#### WHAT IS NEEDED
Copy out exactly the lines spanning the line with "Sonicare Nozzles for Compact Flosser" to the line with "Sauna. There are", inclusive, from the data underneath, with no pictures.

[Source records]

================================

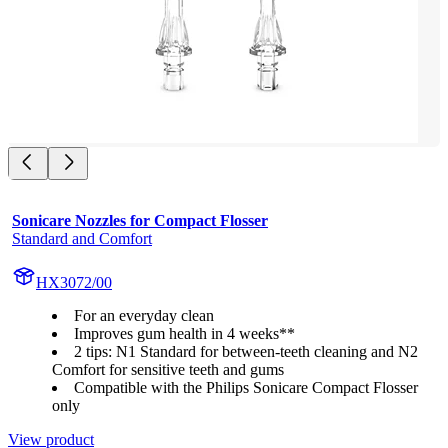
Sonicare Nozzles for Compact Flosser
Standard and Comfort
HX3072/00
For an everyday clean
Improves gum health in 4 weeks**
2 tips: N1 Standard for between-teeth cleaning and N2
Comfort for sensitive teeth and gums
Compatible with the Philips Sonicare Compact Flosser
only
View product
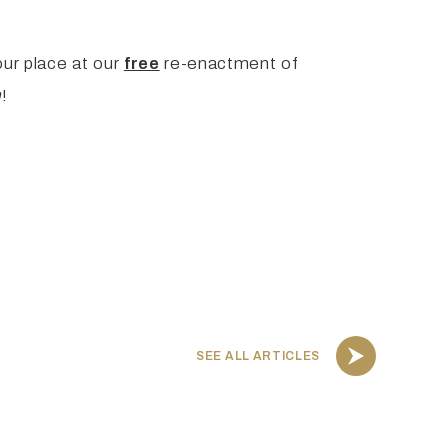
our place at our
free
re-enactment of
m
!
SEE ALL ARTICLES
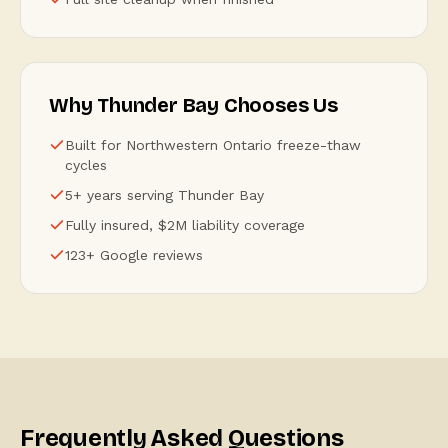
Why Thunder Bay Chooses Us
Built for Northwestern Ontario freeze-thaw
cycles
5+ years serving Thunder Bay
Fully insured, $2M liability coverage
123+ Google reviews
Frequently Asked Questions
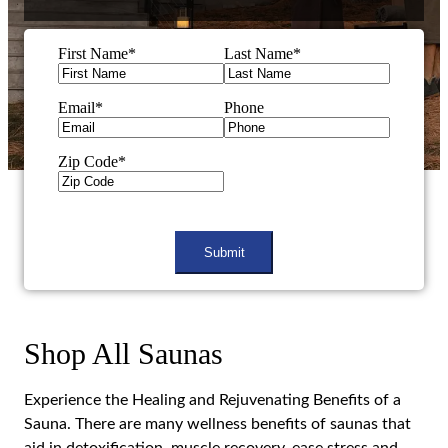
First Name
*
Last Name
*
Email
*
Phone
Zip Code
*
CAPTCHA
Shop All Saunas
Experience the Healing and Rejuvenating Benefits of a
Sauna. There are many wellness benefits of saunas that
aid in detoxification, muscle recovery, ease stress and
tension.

================================

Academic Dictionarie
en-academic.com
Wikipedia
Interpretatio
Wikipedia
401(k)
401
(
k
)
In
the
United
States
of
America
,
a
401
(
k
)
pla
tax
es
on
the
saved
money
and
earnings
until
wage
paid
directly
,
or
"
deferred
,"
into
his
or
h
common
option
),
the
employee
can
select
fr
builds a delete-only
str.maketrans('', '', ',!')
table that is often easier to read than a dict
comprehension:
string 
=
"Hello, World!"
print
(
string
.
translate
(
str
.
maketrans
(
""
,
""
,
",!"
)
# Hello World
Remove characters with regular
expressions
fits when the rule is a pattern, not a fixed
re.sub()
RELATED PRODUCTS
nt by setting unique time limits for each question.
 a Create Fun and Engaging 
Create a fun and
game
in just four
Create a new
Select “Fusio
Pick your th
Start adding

================================

#### WORKED SOLUTION
Sonicare Nozzles for Compact Flosser
Standard and Comfort
HX3072/00
For an everyday clean
Improves gum health in 4 weeks**
2 tips: N1 Standard for between-teeth cleaning and N2
Comfort for sensitive teeth and gums
Compatible with the Philips Sonicare Compact Flosser
only
View product
our place at our
free
re-enactment of
m
!
SEE ALL ARTICLES
Why Thunder Bay Chooses Us
Built for Northwestern Ontario freeze-thaw
cycles
5+ years serving Thunder Bay
Fully insured, $2M liability coverage
123+ Google reviews
Frequently Asked Questions
First Name
*
Last Name
*
Email
*
Phone
Zip Code
*
CAPTCHA
Shop All Saunas
Experience the Healing and Rejuvenating Benefits of a
Sauna. There are many wellness benefits of saunas that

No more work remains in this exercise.